FIG. 1 shows the results of a Western blot for confirming the specificity of the monoclonal antibody of the present invention, and FIG. 2 shows the flow cytometry clarifying the specificity of the monoclonal antibody of the present invention. . In FIG. 2, the number of cells is plotted on the vertical axis, and the fluorescence intensity is plotted on the horizontal axis.
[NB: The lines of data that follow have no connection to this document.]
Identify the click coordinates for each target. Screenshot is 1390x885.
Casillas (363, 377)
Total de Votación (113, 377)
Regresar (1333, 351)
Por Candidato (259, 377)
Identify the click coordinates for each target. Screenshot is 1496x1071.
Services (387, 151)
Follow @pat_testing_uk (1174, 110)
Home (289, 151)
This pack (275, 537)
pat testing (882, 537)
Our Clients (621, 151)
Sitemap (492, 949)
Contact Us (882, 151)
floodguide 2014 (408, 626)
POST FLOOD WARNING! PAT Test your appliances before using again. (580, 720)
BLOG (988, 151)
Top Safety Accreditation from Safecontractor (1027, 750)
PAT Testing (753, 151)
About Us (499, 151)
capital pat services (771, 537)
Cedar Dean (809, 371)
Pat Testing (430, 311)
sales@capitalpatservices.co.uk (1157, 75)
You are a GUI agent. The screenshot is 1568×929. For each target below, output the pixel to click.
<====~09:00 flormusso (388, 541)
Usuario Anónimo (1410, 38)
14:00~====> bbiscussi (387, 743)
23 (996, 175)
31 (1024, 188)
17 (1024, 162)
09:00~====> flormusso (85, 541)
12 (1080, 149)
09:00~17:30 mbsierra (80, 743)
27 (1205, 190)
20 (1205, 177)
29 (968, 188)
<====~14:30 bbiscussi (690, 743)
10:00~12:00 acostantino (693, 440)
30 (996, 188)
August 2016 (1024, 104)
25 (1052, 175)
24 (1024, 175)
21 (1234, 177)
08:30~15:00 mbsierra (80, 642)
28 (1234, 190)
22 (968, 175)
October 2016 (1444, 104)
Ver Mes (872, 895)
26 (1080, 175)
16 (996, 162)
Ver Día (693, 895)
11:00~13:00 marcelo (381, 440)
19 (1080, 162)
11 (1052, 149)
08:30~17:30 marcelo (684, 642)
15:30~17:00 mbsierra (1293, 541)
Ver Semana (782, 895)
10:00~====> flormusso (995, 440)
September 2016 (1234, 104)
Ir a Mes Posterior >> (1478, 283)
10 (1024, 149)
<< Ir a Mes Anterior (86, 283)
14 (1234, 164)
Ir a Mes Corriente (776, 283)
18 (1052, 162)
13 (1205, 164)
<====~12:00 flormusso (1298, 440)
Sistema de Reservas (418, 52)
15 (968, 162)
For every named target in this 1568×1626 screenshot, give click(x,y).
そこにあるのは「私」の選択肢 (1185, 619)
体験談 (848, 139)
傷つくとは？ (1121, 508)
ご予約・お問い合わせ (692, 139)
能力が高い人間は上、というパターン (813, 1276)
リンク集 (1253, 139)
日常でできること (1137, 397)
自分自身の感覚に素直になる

────────────────────────────────────────────────── ─── Continued on the front page (51) Int.Cl. ⁷ Identification code FI G01N 33/577 C12N 15/00 C // A61K 39/395 A C12N 5/10 5/00 B (C12P 21/08 C12R 1: 91) (56) References Science, Vol. 242, (1988), p. 1298-1301 Science, Vol. 242, (1988), p. 1295-1297 (58) Fields investigated (Int.Cl. ⁷ , DB name) C07K 14/00-16/46 C12N 15/00-15/90 C12P 21/00-21/08 G01N 33/53-33 / 98 A61K 39/00-39/44 C12N 5/00-5/28 BIOSIS (DIALOG) WPI (DIALOG)

Claims (6)

(57) [Claims] The present invention does not show reactivity with human polynuclear cell cytoplasmic factor-67KD protein (hereinafter sometimes referred to as NCF-67KD), and does not exhibit reactivity with human polynuclear cell cytoplasmic factor-47KD protein (hereinafter referred to as NCF-47KD). Monoclonal antibody that specifically recognizes 2. Accession No. 11954 (FERM P-119) from the Institute of Microbial Industry and Technology (MIC)
The monoclonal antibody according to claim 1, which is prepared from the hybridoma deposited as (54). 3. It does not show reactivity with NCF-47KD,
A monoclonal antibody that specifically recognizes CF-67KD. 4. An accession number: 11953 (FERM P-119) to the Research Institute of Microbial Industry (MIC) of the National Institute of Advanced Industrial Science and Technology.
The monoclonal antibody according to claim 3, which is prepared from the hybridoma deposited as (53). 5. A flow cytometer method, a Western blot method and an EIA using polynuclear cells or polynuclear cell cytoplasm as a test sample and using the monoclonal antibody according to any one of claims 1 to 4. An immunological measurement method for a disease caused by an abnormality in a superoxide production mechanism selected by the method. 6. The immunoassay according to claim 5, wherein the disease caused by the abnormality of the superoxide production mechanism is human autosomal recessive chronic granulomatosis.